This is my article about Tangerang, the city I am dwelling right now. It’s part of Banten Province, western of Jakarta. This is place where Jakarta International Airport located, so that’s why when you come to Indonesia or Jakarta, actually you land in Tangerang at first, then you can continue your way wherever you want. It is also famous of Cina Benteng heritage where the earliest Chinatown was developed in Java Island in the 16th century, and nowadays it’s located in Jl Ki Samaun, Tangerang Downtown. Cina Benteng is colloquial name for Chinese descendants who live in Tangerang and its surroundings and they have already been here for more than 5 centuries since Zheng He commanded one of his followers (Chen Chi Lung) to land and settle in Teluk Naga, Tangerang. By years the left Zheng He’s soldiers intermarried to locals and descended what we call nowadays Cina Benteng (Fortress Chinese) or sometimes abbreviated into Ciben.
This morning I had an appointment with my friend and her family to visit Tangerang Chinatown. It’s very crowded as it is one of Tangerang’s economic centres. Initially I wanted to enjoy Tangerang’s culinary items in an event held there, but the destination then extended into visiting Benteng Heritage Museum. We cannot recognize the museum, as it’s inside the Pasar Lama (Old Market), among the various smelly stuffs sold in the market from the fish until pork, frog’s legs and rare fruits I used to know when I was still child. At first, I and my friend were lost as we didn’t know the exact location of the museum, after seeking information in Boen Tek Bio temple, we just realized that the museum was very close…just hidden by market stalls.
We came there at 10.30 am, under the heating weather and no rain at all for months. Well, because of El Nino effect, we have no rainy season for longer time. When we came, the tour was about to start. There was a girl who became our tour guide as the museum is only three stored 3 centuried house.
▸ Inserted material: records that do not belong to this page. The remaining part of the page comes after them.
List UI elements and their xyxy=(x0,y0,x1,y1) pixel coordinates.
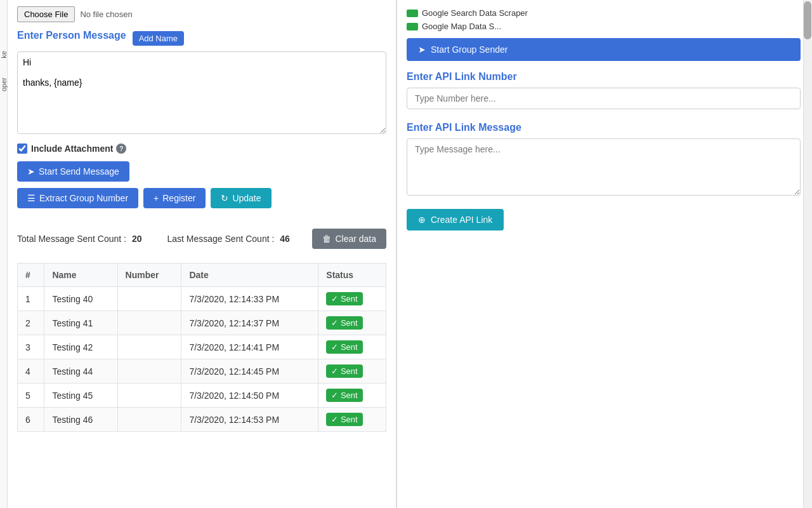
tool-chips: Google Search Data Scraper Google Map Da… xyxy=(407,6,801,33)
table-row: 1 Testing 40 7/3/2020, 12:14:33 PM ✓ Sen… xyxy=(18,287,386,311)
add-name-button[interactable]: Add Name xyxy=(133,31,184,46)
cell-number xyxy=(117,384,181,408)
tool-label-1: Google Search Data Scraper xyxy=(422,8,528,18)
sidebar-label-ke: ke xyxy=(0,51,8,58)
api-link-message-textarea[interactable] xyxy=(407,138,801,196)
table-row: 3 Testing 42 7/3/2020, 12:14:41 PM ✓ Sen… xyxy=(18,335,386,359)
cell-date: 7/3/2020, 12:14:53 PM xyxy=(181,408,318,432)
total-count-value: 20 xyxy=(132,234,142,244)
send-group-icon: ➤ xyxy=(418,44,426,55)
register-button[interactable]: + Register xyxy=(143,188,206,208)
right-scrollbar[interactable] xyxy=(803,0,812,508)
create-api-link-button[interactable]: ⊕ Create API Link xyxy=(407,209,504,231)
cell-status: ✓ Sent xyxy=(318,311,386,335)
include-attachment-label: Include Attachment xyxy=(31,144,113,154)
cell-name: Testing 41 xyxy=(44,311,117,335)
cell-id: 4 xyxy=(18,359,44,384)
api-link-number-label: Enter API Link Number xyxy=(407,71,801,83)
col-status: Status xyxy=(318,264,386,287)
tool-label-2: Google Map Data S... xyxy=(422,22,501,31)
table-row: 2 Testing 41 7/3/2020, 12:14:37 PM ✓ Sen… xyxy=(18,311,386,335)
table-row: 5 Testing 45 7/3/2020, 12:14:50 PM ✓ Sen… xyxy=(18,384,386,408)
cell-status: ✓ Sent xyxy=(318,408,386,432)
clear-data-button[interactable]: 🗑 Clear data xyxy=(312,229,386,249)
cell-status: ✓ Sent xyxy=(318,335,386,359)
cell-id: 2 xyxy=(18,311,44,335)
start-send-label: Start Send Message xyxy=(39,166,119,177)
status-badge: ✓ Sent xyxy=(326,292,362,305)
cell-date: 7/3/2020, 12:14:45 PM xyxy=(181,359,318,384)
cell-id: 3 xyxy=(18,335,44,359)
data-table: # Name Number Date Status 1 Testing 40 7… xyxy=(17,263,386,432)
cell-name: Testing 46 xyxy=(44,408,117,432)
cell-id: 1 xyxy=(18,287,44,311)
choose-file-button[interactable]: Choose File xyxy=(17,6,75,22)
send-icon: ➤ xyxy=(27,166,35,177)
person-message-label: Enter Person Message xyxy=(17,30,126,41)
include-attachment-checkbox[interactable] xyxy=(17,144,27,154)
action-buttons-row: ☰ Extract Group Number + Register ↻ Upda… xyxy=(17,188,386,208)
tool-chip-1: Google Search Data Scraper xyxy=(407,6,801,20)
status-badge: ✓ Sent xyxy=(326,340,362,354)
cell-number xyxy=(117,311,181,335)
cell-name: Testing 44 xyxy=(44,359,117,384)
attachment-row: Include Attachment ? xyxy=(17,144,386,154)
stats-row: Total Message Sent Count : 20 Last Messa… xyxy=(17,221,386,257)
start-send-message-button[interactable]: ➤ Start Send Message xyxy=(17,161,129,182)
cell-name: Testing 40 xyxy=(44,287,117,311)
table-row: 6 Testing 46 7/3/2020, 12:14:53 PM ✓ Sen… xyxy=(18,408,386,432)
no-file-label: No file chosen xyxy=(80,10,132,19)
api-link-message-label: Enter API Link Message xyxy=(407,122,801,133)
status-badge: ✓ Sent xyxy=(326,316,362,330)
refresh-icon: ↻ xyxy=(221,193,228,203)
last-count-value: 46 xyxy=(280,234,290,244)
sidebar-label-oper: oper xyxy=(0,77,8,91)
cell-number xyxy=(117,287,181,311)
cell-status: ✓ Sent xyxy=(318,384,386,408)
scrollbar-thumb xyxy=(804,1,811,39)
table-row: 4 Testing 44 7/3/2020, 12:14:45 PM ✓ Sen… xyxy=(18,359,386,384)
plus-icon: + xyxy=(154,193,159,203)
last-message-count: Last Message Sent Count : 46 xyxy=(167,234,289,244)
circle-plus-icon: ⊕ xyxy=(418,215,426,225)
cell-status: ✓ Sent xyxy=(318,359,386,384)
cell-number xyxy=(117,359,181,384)
cell-status: ✓ Sent xyxy=(318,287,386,311)
cell-id: 6 xyxy=(18,408,44,432)
cell-date: 7/3/2020, 12:14:41 PM xyxy=(181,335,318,359)
status-badge: ✓ Sent xyxy=(326,413,362,426)
status-badge: ✓ Sent xyxy=(326,389,362,402)
list-icon: ☰ xyxy=(27,193,36,203)
extract-group-number-button[interactable]: ☰ Extract Group Number xyxy=(17,188,138,208)
tool-icon-1 xyxy=(407,10,418,17)
cell-number xyxy=(117,335,181,359)
file-row: Choose File No file chosen xyxy=(17,6,386,22)
col-date: Date xyxy=(181,264,318,287)
cell-id: 5 xyxy=(18,384,44,408)
col-name: Name xyxy=(44,264,117,287)
message-textarea[interactable]: Hi thanks, {name} xyxy=(17,51,386,134)
total-message-count: Total Message Sent Count : 20 xyxy=(17,234,141,244)
cell-number xyxy=(117,408,181,432)
cell-date: 7/3/2020, 12:14:33 PM xyxy=(181,287,318,311)
api-link-number-input[interactable] xyxy=(407,88,801,109)
col-id: # xyxy=(18,264,44,287)
tool-chip-2: Google Map Data S... xyxy=(407,20,801,33)
cell-name: Testing 42 xyxy=(44,335,117,359)
trash-icon: 🗑 xyxy=(322,234,331,244)
status-badge: ✓ Sent xyxy=(326,364,362,378)
person-message-header: Enter Person Message Add Name xyxy=(17,30,386,46)
tool-icon-2 xyxy=(407,23,418,30)
help-icon[interactable]: ? xyxy=(116,144,126,154)
cell-date: 7/3/2020, 12:14:37 PM xyxy=(181,311,318,335)
cell-name: Testing 45 xyxy=(44,384,117,408)
update-button[interactable]: ↻ Update xyxy=(211,188,271,208)
start-group-sender-button[interactable]: ➤ Start Group Sender xyxy=(407,38,801,61)
col-number: Number xyxy=(117,264,181,287)
cell-date: 7/3/2020, 12:14:50 PM xyxy=(181,384,318,408)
She started to tell about the museum history, where it’s opened for the first time in 11-11-2011 and initiated by an education consultants Mr. Udaya Halim who’s also Pasar Lama native resident. The museum is expected to maintain most of Cina Benteng’s heritage among the development which converted much of the Chinese styled houses around the museum into stores and smelly market. The house is restored and still retain its original architectures, though many parts of the building are relatively new.
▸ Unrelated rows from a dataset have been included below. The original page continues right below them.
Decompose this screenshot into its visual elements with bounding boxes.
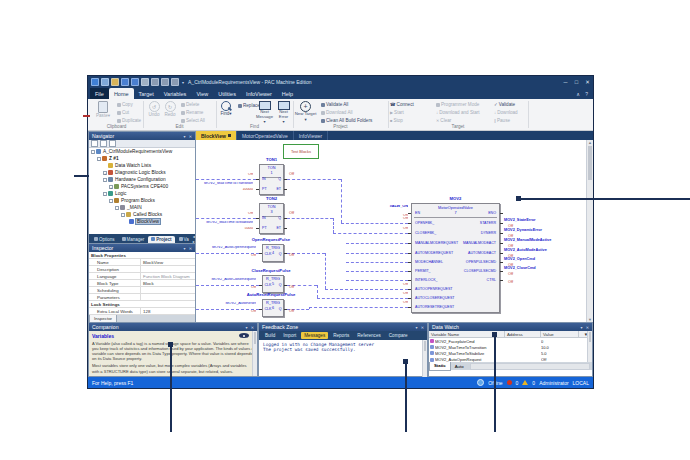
clean-all-build-folders-button[interactable]: Clean All Build Folders xyxy=(321,118,372,123)
ribbon-collapse-help-icons[interactable]: ∧ ? xyxy=(576,91,590,97)
new-project-icon[interactable] xyxy=(101,78,109,86)
pin-manualmodeact[interactable]: MANUALMODEACT xyxy=(463,242,496,246)
tree-item-project[interactable]: -A_CtrlModuleRequirementsView xyxy=(91,148,172,155)
navigator-header[interactable]: Navigator▾ ✕ xyxy=(89,132,195,140)
inspector-row[interactable]: Scheduling xyxy=(89,287,195,294)
pin-clk[interactable]: CLK xyxy=(265,308,272,312)
pin-pt[interactable]: PT xyxy=(262,227,267,231)
tab-references[interactable]: References xyxy=(354,332,384,339)
pin-clk[interactable]: CLK xyxy=(265,284,272,288)
tree-item-blockview[interactable]: BlockView xyxy=(129,218,160,225)
menu-tab-home[interactable]: Home xyxy=(109,88,134,99)
download-and-start-button[interactable]: ↓Download and Start xyxy=(436,110,480,115)
pin-openpulsecmd[interactable]: OPENPULSECMD xyxy=(466,261,496,265)
pin-closepulsecmd[interactable]: CLOSEPULSECMD xyxy=(464,270,496,274)
inspector-row[interactable]: NameBlockView xyxy=(89,259,195,266)
paste-button[interactable]: Paste▾ xyxy=(93,101,113,118)
function-block-ton1[interactable]: TON 1 IN PT Q ET xyxy=(259,164,284,195)
menu-tab-infoviewer[interactable]: InfoViewer xyxy=(241,88,277,99)
delete-button[interactable]: Delete xyxy=(181,102,199,107)
quick-access-chevron-icon[interactable]: ▾ xyxy=(182,80,184,85)
close-button[interactable]: ✕ xyxy=(582,79,593,85)
block-header-openrequestpulse[interactable]: OpenRequestPulse xyxy=(251,237,291,242)
block-header-ton1[interactable]: TON1 xyxy=(259,157,284,162)
function-block-ton2[interactable]: TON 3 IN PT Q ET xyxy=(259,203,284,234)
panel-header-icons[interactable]: ▾ ✕ xyxy=(246,325,255,330)
collapse-icon[interactable]: - xyxy=(109,199,113,203)
pin-in[interactable]: IN xyxy=(262,178,266,182)
tree-view-icon[interactable] xyxy=(91,140,98,147)
pin-clk[interactable]: CLK xyxy=(265,253,272,257)
validate-all-button[interactable]: Validate All xyxy=(321,102,348,107)
pin-autocloserequest[interactable]: AUTOCLOSEREQUEST xyxy=(415,297,454,301)
function-block-rtrig6[interactable]: R_TRIG 6 CLK Q xyxy=(262,299,284,317)
pin-interlock[interactable]: INTERLOCK_ xyxy=(415,279,438,283)
duplicate-button[interactable]: Duplicate xyxy=(117,118,141,123)
pin-q[interactable]: Q xyxy=(279,253,282,257)
copy-button[interactable]: Copy xyxy=(117,102,133,107)
menu-tab-utilities[interactable]: Utilities xyxy=(213,88,241,99)
pin-modechannel[interactable]: MODECHANNEL xyxy=(415,261,443,265)
undo-button[interactable]: ↺Undo xyxy=(147,101,161,117)
collapse-icon[interactable]: - xyxy=(97,157,101,161)
companion-header[interactable]: Companion▾ ✕ xyxy=(89,323,257,331)
feedback-scrollbar[interactable] xyxy=(422,340,427,377)
warning-indicator-icon[interactable] xyxy=(522,380,528,385)
tab-build[interactable]: Build xyxy=(262,332,278,339)
variable-label[interactable]: MOV2_AutoCloseRequest xyxy=(196,278,256,282)
output-variable-label[interactable]: MOV2_StateError xyxy=(504,219,535,223)
tree-item-pacsystems-cpe400[interactable]: +PACSystems CPE400 xyxy=(109,183,168,190)
tab-reports[interactable]: Reports xyxy=(330,332,352,339)
expand-icon[interactable]: + xyxy=(103,171,107,175)
next-error-button[interactable]: Next Error▾ xyxy=(275,101,292,124)
tab-variables-truncated[interactable]: Va xyxy=(176,236,192,243)
expand-icon[interactable]: + xyxy=(109,185,113,189)
editor-tab-infoviewer[interactable]: InfoViewer xyxy=(294,131,329,140)
pin-q[interactable]: Q xyxy=(279,308,282,312)
collapse-icon[interactable]: - xyxy=(121,213,125,217)
start-button[interactable]: ▶Start xyxy=(390,110,404,115)
variable-label[interactable]: #ALW_ON xyxy=(346,205,408,209)
tab-import[interactable]: Import xyxy=(280,332,299,339)
feedback-zone-header[interactable]: Feedback Zone▾ ✕ xyxy=(259,323,427,331)
tree-item-target[interactable]: -Z #1 xyxy=(97,155,119,162)
collapse-icon[interactable]: - xyxy=(115,206,119,210)
redo-button[interactable]: ↻Redo xyxy=(163,101,177,117)
pin-closefbk[interactable]: CLOSEFBK_ xyxy=(415,232,436,236)
pin-manualmoderequest[interactable]: MANUALMODEREQUEST xyxy=(415,242,458,246)
block-header-closerequestpulse[interactable]: CloseRequestPulse xyxy=(251,268,291,273)
tab-static[interactable]: Static xyxy=(429,362,451,371)
tree-item-data-watch-lists[interactable]: Data Watch Lists xyxy=(108,162,151,169)
scroll-down-icon[interactable]: ▼ xyxy=(587,317,593,322)
output-variable-label[interactable]: MOV2_ManualModeActive xyxy=(504,239,551,243)
companion-topic-heading[interactable]: Variables xyxy=(92,333,254,339)
tab-options[interactable]: Options xyxy=(91,236,118,243)
data-watch-header[interactable]: Data Watch▾ ✕ xyxy=(429,323,592,331)
programmer-mode-button[interactable]: Programmer Mode xyxy=(436,102,479,107)
horizontal-scrollbar[interactable] xyxy=(470,363,590,370)
redo-quick-icon[interactable] xyxy=(161,78,169,86)
panel-header-icons[interactable]: ▾ ✕ xyxy=(184,246,193,251)
output-variable-label[interactable]: MOV2_OpenCmd xyxy=(504,258,535,262)
collapse-icon[interactable]: - xyxy=(103,192,107,196)
column-value[interactable]: Value xyxy=(541,331,579,337)
inspector-row[interactable]: LanguageFunction Block Diagram xyxy=(89,273,195,280)
menu-tab-help[interactable]: Help xyxy=(277,88,298,99)
download-button[interactable]: ↓Download xyxy=(494,110,518,115)
save-icon[interactable] xyxy=(121,78,129,86)
pin-dynerr[interactable]: DYNERR xyxy=(481,232,496,236)
tree-item-program-blocks[interactable]: -Program Blocks xyxy=(109,197,155,204)
tab-auto[interactable]: Auto xyxy=(451,362,468,370)
tab-compare[interactable]: Compare xyxy=(386,332,411,339)
variable-label[interactable]: MOV2_AutoReset xyxy=(196,302,256,306)
panel-header-icons[interactable]: ▾ ✕ xyxy=(581,325,590,330)
pin-autoresetrequest[interactable]: AUTORESETREQUEST xyxy=(415,306,454,310)
variable-label[interactable]: MOV2_MaxTimeToStabilize xyxy=(196,221,253,225)
title-bar[interactable]: ▾ A_CtrlModuleRequirementsView - PAC Mac… xyxy=(88,76,593,88)
find-button[interactable]: Find▾ xyxy=(217,101,235,116)
save-all-icon[interactable] xyxy=(131,78,139,86)
error-indicator-icon[interactable] xyxy=(507,380,512,385)
inspector-row[interactable]: Extra Local Words128 xyxy=(89,308,195,315)
column-address[interactable]: Address xyxy=(505,331,541,337)
variable-label[interactable]: MOV2_AutoOpenRequest xyxy=(196,246,256,250)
The tour guide didn’t allow us to take pictures inside the museum, so that I took picture in the front part only. Her descriptions about the museum and the artifacts inside it was awesome. I could follow her explanations, from the first floor to the second floor. Most of the artifacts are donations from the locals and there are also some Chinese epic comics from 1950s-1970s which are not published anymore and donated by the writer’s grandchild who live in front of Boen Tek Bio temple as trader. We are not also allowed to touch the artifacts and may not separate from the group as the guide run only 45 minutes. We also see the traditional Benteng Chinese wedding dress whose influence is from Qing dynasty and Betawian styles with its kembang goyang.
She also told about the lotus feet shoes which made me think about how difficult the women walked and ran when the war exploded. We’re directly jumped into the past when we saw many antique artifacts, but the most touching one was when I read a 1940s article sticked on the wall about 1942’s great robbery (Tahun Penggedoran) and 1946 Massacres. All victims were Cina Benteng. The first one was by Japanese troops who ransacked and robbed all Benteng Chinese belongings include family trees notes, praying altar and many more. The worst one was in 1946, when Cina Benteng was accused as pro-Dutch and all were slanders. Robbery, massacres, mass rape happened during the time till around 10,000 Benteng Chinese fled to Jakarta at the time. 1998 was also worst time riot and some of them fled anywhere but then returned.
Mr. Udaya Halim himself used to live in Australia for years since 1998, but then he returned and saw his hometown developed by changing traditional Chinese house into stores. He didn’t want and bought the house which becomes the museum nowadays in 2009. He is education consultants and has several English courses as well as one school in Tangerang. The museum is relatively small, but it has got enormously rich informations about Benteng Chinese (Cina Benteng) and their heritage in Tangerang. The ticket is IDR 20,000 for adults and IDR 10,000 for kids. We have to slip off our footwear during the tour and be nice there. I also watched how to open ‘magic’ traditional door and its secrets, but I won’t tell you how. Hahahaha…
After the visitation, I am so happy as it’s my wishlist for a long time. The Benteng Heritage Museum is closed every Monday and opened from 10 am to 5 pm. It’s can also be used as other events like seminar, cultural events as far as related to the heritage.
Wow, I have to learn much more about it and one day I think the museum will become the best destination in Tangerang and for those who want to know deeply about this city.
Cina Benteng is unseparable part of Tangerang from then, now and forever.